Task directions:
Only the lines below starting at the one containing "proceso electoral más" and ending at the one containing "Chiapas, Tabasco y" belong in the answer, each copied exactly.

Entries shown START

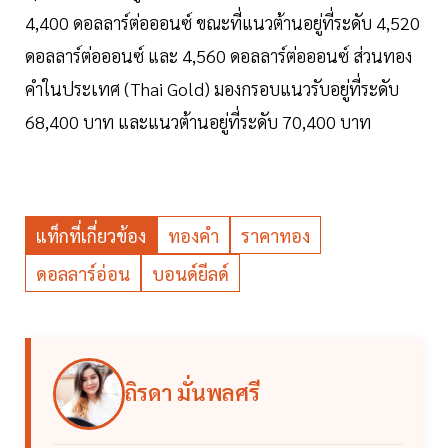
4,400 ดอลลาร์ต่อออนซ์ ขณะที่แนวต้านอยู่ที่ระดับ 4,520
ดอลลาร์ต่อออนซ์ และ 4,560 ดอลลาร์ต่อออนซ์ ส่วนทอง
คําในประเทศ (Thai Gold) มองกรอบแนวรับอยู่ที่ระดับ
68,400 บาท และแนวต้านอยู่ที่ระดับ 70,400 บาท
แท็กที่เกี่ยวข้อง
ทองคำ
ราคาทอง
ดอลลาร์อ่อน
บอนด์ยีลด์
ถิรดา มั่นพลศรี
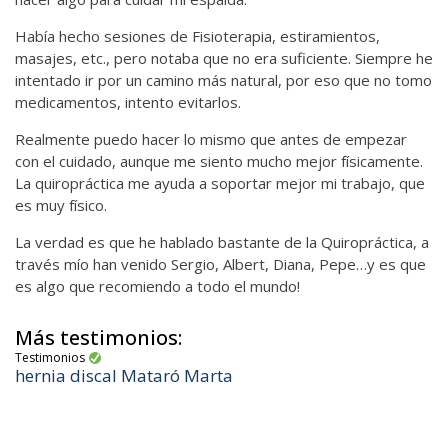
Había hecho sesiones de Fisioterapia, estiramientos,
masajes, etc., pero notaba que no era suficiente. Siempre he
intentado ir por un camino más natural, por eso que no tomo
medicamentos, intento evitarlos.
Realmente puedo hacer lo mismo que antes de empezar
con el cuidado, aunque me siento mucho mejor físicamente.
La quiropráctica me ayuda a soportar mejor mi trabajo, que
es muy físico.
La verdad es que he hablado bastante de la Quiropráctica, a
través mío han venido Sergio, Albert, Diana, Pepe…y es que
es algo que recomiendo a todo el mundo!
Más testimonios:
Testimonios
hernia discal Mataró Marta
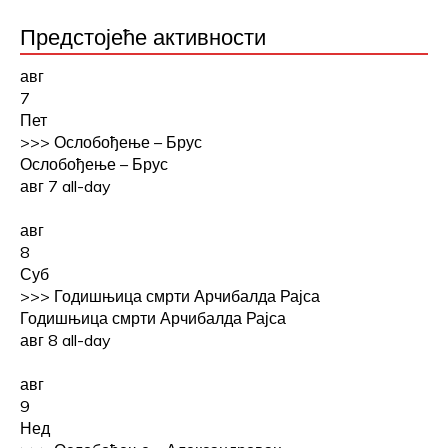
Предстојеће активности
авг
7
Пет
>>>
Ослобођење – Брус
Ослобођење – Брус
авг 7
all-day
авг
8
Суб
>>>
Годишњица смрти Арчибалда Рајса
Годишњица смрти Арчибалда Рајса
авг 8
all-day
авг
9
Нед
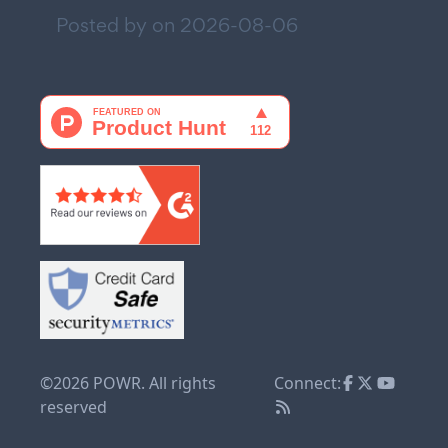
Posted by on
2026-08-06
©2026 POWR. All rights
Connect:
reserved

Entries shown END
Entries shown START

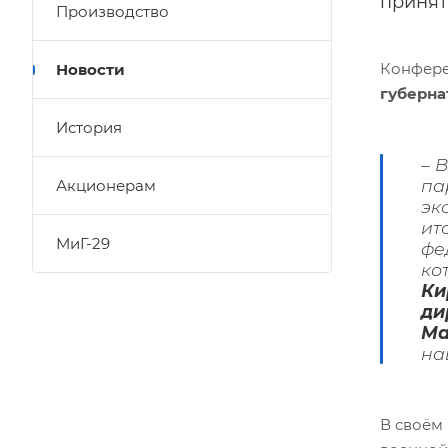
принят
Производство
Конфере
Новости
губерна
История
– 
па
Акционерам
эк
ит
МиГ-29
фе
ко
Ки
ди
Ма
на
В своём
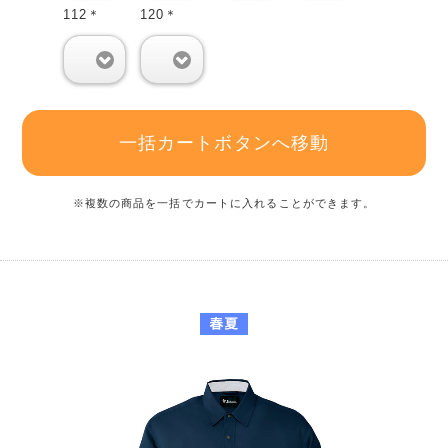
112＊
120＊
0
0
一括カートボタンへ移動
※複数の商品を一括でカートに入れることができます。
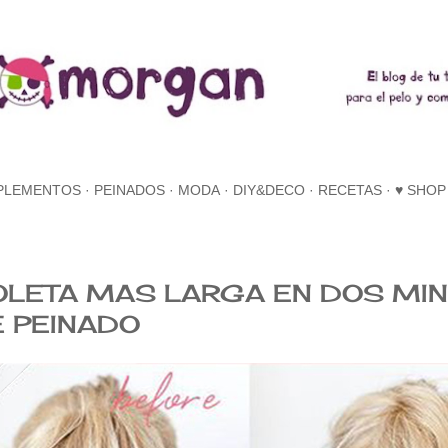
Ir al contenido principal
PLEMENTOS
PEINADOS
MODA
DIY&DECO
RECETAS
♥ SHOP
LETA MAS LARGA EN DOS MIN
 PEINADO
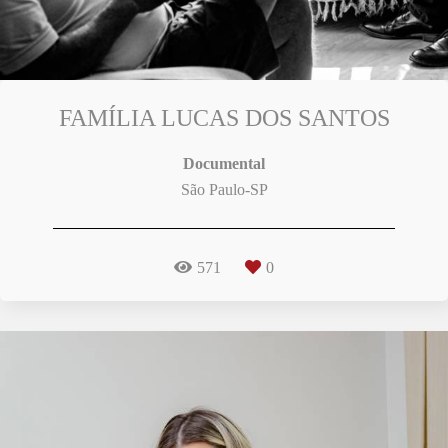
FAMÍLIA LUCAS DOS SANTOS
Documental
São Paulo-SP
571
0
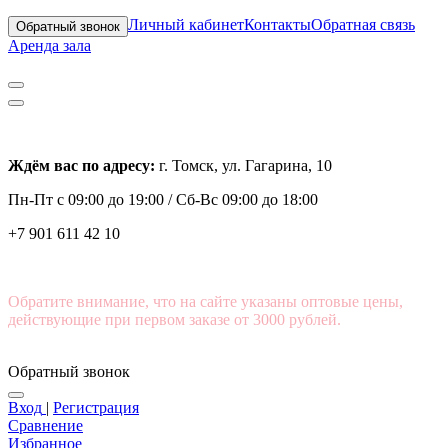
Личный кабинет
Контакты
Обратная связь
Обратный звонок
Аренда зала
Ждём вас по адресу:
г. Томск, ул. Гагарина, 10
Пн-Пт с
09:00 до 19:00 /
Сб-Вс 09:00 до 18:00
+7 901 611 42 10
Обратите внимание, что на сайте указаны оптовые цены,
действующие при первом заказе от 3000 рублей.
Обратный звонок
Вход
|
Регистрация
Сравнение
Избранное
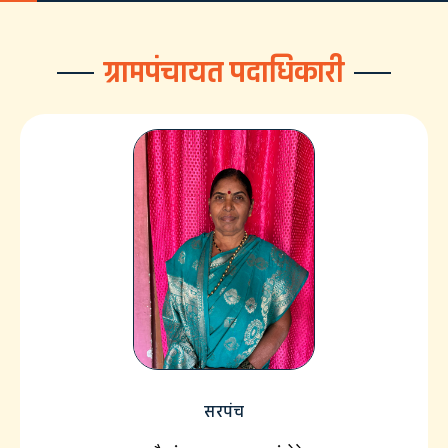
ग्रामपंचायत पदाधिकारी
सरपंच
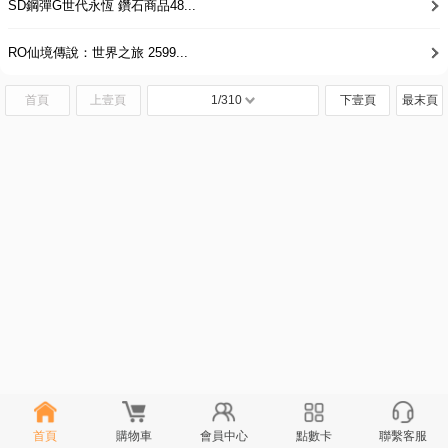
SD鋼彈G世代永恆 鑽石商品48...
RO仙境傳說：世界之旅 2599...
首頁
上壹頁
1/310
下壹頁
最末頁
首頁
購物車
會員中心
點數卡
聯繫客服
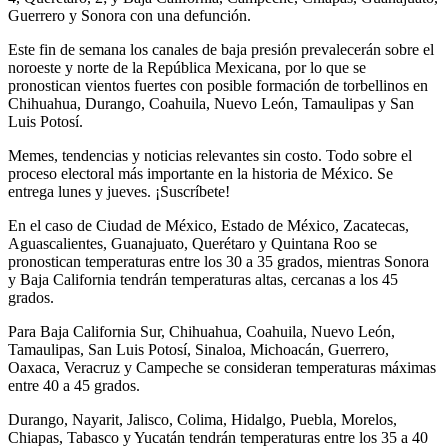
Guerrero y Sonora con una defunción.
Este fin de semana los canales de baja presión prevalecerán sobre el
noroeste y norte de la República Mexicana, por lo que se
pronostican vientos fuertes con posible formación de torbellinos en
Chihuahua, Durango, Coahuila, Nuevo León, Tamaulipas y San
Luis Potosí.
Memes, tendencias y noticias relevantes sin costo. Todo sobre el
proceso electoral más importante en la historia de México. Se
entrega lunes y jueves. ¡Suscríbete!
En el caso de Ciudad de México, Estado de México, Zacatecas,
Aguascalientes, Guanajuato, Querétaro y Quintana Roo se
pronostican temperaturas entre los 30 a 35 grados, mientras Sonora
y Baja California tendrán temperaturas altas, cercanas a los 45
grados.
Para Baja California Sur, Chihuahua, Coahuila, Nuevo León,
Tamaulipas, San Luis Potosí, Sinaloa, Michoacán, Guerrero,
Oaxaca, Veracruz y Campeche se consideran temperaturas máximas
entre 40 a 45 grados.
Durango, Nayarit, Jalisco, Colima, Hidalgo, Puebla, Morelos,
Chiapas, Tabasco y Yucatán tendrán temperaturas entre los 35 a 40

Entries shown END
Entries shown START

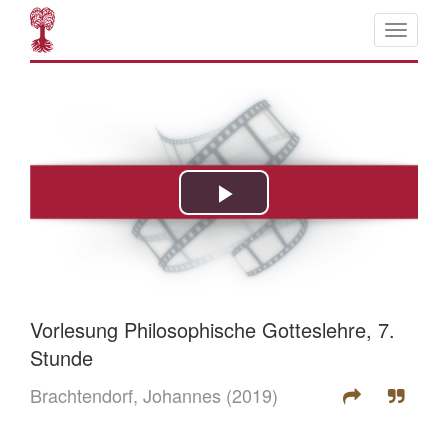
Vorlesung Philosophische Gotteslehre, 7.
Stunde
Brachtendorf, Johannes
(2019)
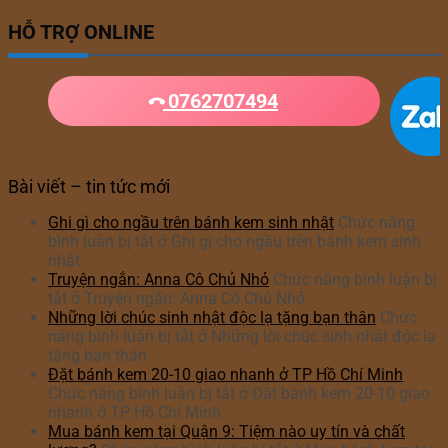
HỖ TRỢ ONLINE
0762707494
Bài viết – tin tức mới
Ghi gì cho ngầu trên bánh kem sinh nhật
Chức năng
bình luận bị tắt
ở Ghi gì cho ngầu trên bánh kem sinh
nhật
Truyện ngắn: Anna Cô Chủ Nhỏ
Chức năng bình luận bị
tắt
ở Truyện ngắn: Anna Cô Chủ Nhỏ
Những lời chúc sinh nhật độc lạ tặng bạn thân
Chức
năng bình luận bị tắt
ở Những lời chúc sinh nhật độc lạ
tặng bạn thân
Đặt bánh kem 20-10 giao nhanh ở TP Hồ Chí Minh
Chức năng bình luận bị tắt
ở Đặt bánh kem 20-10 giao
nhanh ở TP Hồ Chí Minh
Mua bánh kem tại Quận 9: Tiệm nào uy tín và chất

Entries shown END

Task output:
proceso electoral más importante en la historia de México. Se
entrega lunes y jueves. ¡Suscríbete!
En el caso de Ciudad de México, Estado de México, Zacatecas,
Aguascalientes, Guanajuato, Querétaro y Quintana Roo se
pronostican temperaturas entre los 30 a 35 grados, mientras Sonora
y Baja California tendrán temperaturas altas, cercanas a los 45
grados.
Para Baja California Sur, Chihuahua, Coahuila, Nuevo León,
Tamaulipas, San Luis Potosí, Sinaloa, Michoacán, Guerrero,
Oaxaca, Veracruz y Campeche se consideran temperaturas máximas
entre 40 a 45 grados.
Durango, Nayarit, Jalisco, Colima, Hidalgo, Puebla, Morelos,
Chiapas, Tabasco y Yucatán tendrán temperaturas entre los 35 a 40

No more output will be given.